◆ **Task to complete**: Output the listing exactly, without its pictures.

◆ **Recorded information**:
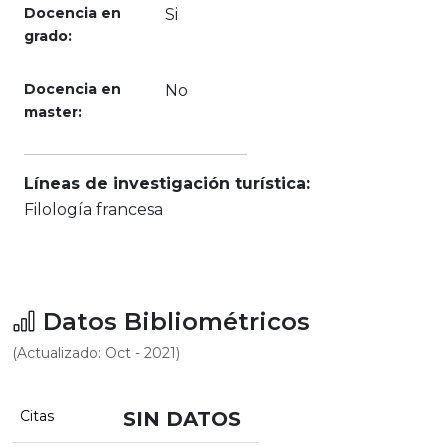
Docencia en
Si
grado:
Docencia en
No
master:
Líneas de investigación turística:
Filología francesa
Datos Bibliométricos
(Actualizado: Oct - 2021)
Citas
SIN DATOS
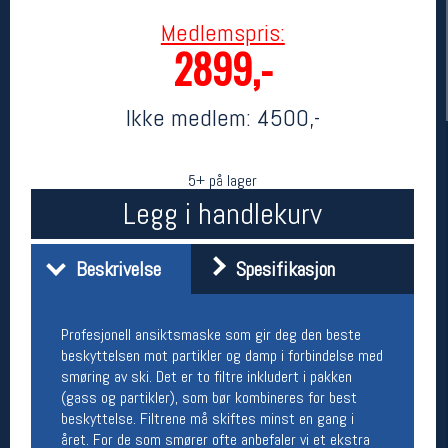
Medlemspris:
2899,-
Ikke medlem:
4500,-
5+ på lager
Legg i handlekurv
Her finner du oss
Beskrivelse
Spesifikasjon
Oslo Sportslager
Torggata 20
0183 Oslo
Telefon: 23 32 62 00
Profesjonell ansiktsmaske som gir deg den beste
(telefontid man-fredag klokken 10-13)
beskyttelsen mot partikler og damp i forbindelse med
Vis i kart
smøring av ski. Det er to filtre inkludert i pakken
Om oss
(gass og partikler), som bør kombineres for best
Kontakt oss
beskyttelse. Filtrene må skiftes minst en gang i
året. For de som smører ofte anbefaler vi et ekstra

◆ **Answer box**:
Docencia en
Si
grado:
Docencia en
No
master:
Líneas de investigación turística:
Filología francesa
Datos Bibliométricos
(Actualizado: Oct - 2021)
Citas
SIN DATOS
Medlemspris:
2899,-
Ikke medlem:
4500,-
5+ på lager
Legg i handlekurv
Her finner du oss
Beskrivelse
Spesifikasjon
Oslo Sportslager
Torggata 20
0183 Oslo
Telefon: 23 32 62 00
Profesjonell ansiktsmaske som gir deg den beste
(telefontid man-fredag klokken 10-13)
beskyttelsen mot partikler og damp i forbindelse med
Vis i kart
smøring av ski. Det er to filtre inkludert i pakken
Om oss
(gass og partikler), som bør kombineres for best
Kontakt oss
beskyttelse. Filtrene må skiftes minst en gang i
året. For de som smører ofte anbefaler vi et ekstra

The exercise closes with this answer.